**Records from a data source**
********************

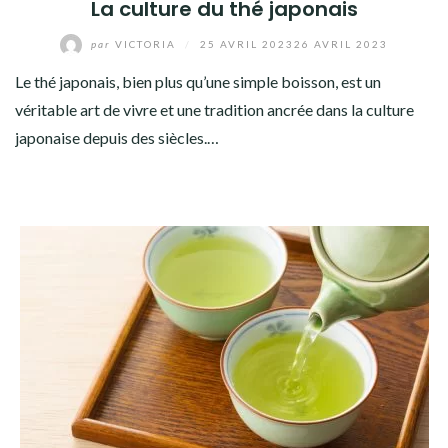
La culture du thé japonais
par
VICTORIA
/
25 AVRIL 2023
26 AVRIL 2023
Le thé japonais, bien plus qu’une simple boisson, est un
véritable art de vivre et une tradition ancrée dans la culture
japonaise depuis des siècles.…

********************

**TASK OBJECTIVE**
Tell me how many lines in the entries contain the string "culture", and give nothing besides that number.

**OUTPUT FOR THIS TASK**
2